It is Monday, 10.07am. Your lecture has begun, but you feel like your life might be at an end. You’re desperately sprint-walking, clutching your bag as the single tether that could keep you connected to the already-frenetic pace of the morning. You come to realise, as you try to ignore the shin splints which coalesce further with each step, that Oxford was a Very Bad Idea and you will never go to lectures again.
You arrive, and the small room is impossibly full. Did no-one really think that this would happen? C18th print culture is an absolutely banging topic—this was always going to be a sell-out show. You squeeze past the idiots who sit on the end of rows leaving the middle seats free. You have, in your experience of Prelims lectures, deduced that this is for one of two reasons: either they take pleasure in the suffering of others, or they fear all human interaction and they presume that sitting next to a stranger is tantamount to marriage.
You are seated, and, more pressingly, miserable, because not only does the lecturer hate you, you tardy piece of trash, but he is also ridiculously attractive and his clothing and delivery style scream, “I have my life together”. You curse your decision to come, but you are also slightly in love.
You try to piece the fragments of literary goodness together but your brain just wasn’t built to work before midday. Your note making is going well though, signifying that your body is working even if your mind is not. You start to wonder if you should have done sports studies somewhere instead.
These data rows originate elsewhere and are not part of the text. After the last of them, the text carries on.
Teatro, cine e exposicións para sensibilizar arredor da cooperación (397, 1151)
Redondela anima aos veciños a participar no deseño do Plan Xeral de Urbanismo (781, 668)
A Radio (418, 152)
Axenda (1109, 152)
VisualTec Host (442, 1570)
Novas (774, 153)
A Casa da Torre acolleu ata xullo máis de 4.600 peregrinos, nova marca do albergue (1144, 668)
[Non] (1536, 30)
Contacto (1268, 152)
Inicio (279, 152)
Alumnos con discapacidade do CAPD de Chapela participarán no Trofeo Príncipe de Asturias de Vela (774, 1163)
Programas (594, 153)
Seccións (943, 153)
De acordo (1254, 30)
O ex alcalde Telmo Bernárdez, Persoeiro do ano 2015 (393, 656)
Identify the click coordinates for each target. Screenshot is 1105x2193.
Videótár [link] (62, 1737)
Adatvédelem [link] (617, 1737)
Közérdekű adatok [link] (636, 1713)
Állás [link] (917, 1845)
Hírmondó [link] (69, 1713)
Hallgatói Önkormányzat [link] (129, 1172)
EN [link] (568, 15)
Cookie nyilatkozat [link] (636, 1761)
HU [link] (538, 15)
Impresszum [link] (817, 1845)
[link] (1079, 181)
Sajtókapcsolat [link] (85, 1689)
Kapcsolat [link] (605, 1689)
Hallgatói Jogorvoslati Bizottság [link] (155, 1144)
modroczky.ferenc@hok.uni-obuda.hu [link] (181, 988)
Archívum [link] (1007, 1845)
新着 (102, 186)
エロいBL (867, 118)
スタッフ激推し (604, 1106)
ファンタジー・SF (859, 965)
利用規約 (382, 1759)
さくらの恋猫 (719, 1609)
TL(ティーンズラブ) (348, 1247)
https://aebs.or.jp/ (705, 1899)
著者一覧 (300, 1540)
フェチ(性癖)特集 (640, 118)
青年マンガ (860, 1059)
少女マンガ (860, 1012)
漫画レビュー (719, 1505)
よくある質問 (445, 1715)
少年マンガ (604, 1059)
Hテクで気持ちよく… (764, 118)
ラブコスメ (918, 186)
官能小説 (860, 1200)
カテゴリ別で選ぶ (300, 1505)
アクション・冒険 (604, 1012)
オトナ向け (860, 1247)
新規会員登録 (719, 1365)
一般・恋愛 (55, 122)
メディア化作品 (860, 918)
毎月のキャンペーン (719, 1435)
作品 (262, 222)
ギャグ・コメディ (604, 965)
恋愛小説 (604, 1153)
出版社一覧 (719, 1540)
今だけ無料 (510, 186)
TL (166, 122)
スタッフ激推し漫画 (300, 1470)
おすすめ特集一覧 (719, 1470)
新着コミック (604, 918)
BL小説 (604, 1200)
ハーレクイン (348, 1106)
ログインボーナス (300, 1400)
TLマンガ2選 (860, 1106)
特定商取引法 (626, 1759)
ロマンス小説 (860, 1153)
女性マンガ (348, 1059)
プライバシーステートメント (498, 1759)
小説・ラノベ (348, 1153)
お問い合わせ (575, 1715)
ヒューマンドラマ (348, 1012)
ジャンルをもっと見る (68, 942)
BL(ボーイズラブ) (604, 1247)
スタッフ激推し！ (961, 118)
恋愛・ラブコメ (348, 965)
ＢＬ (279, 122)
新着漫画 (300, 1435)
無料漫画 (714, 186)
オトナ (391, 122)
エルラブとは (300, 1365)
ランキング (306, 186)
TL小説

Your lecturer makes a joke. It’s a hit, 10/10, five stars. Critics are tipping him for a Tony award. You laugh but you are dying inside.
You are beginning to zone out. It’s been a valiant effort but twenty minutes is all anyone could really expect from you. You try not to think of the science students battling through their second hour of five. You try not to self-attribute the adjective “lazy”. You fail.
As your thoughts drift, you began to realise that all those people on their MacBooks (so many MacBooks) aren’t actually making notes. They are checking their Facebook. Messages fly back and forth as you try in vain to make discernible scrawls with your pen. You are judging. Hard. Suddenly your self-loathing is offset slightly by completely unjustifiable smugness. You are a deity.
You think of the essay you were set yesterday. You consider picking up the books for it from the library next door to the lecture theatre. Maybe this is it, the turning point: you think about leaving your lecture, freshly injected with that sweet, sweet knowledge, to head to the library and start the reading for your next essay.
You know that you’re going to leave it all until the night before the deadline. Why are you like this?
The lecture is winding towards its end. You suspect that you have indeed been taught a few things. Maybe you’ll even use them in your next collection. Maybe it will bump you up from 2:1 to a First. Maybe every lecture you attend is an extra point in your exam papers.
You remember that you never revise for your collections.
The lecture ends. You are released to the wilds of South Parks Road slightly earlier than you were anticipating. You now feel even more guilty than when you were sitting mindlessly, not paying attention. Now you feel like you fabricated a “toothache” to leave school early so that you could go home and play PlayStation after a long day doing your times tables. Pathetic.
Your hatred is exacerbated by the knowledge that inside you, somewhere, is a decent humanities student. Someday, that student will rise, destroy all exams standing in the way of mastery of the subject. Someday, you will be vindicated by outstanding exam scores and they’ll basically beg you to stay on, do all the DPhils, and lecture some unsuspecting undergrads about those books. After all, how hard can it be?
Today is not that day. This had all better be worth it come finals.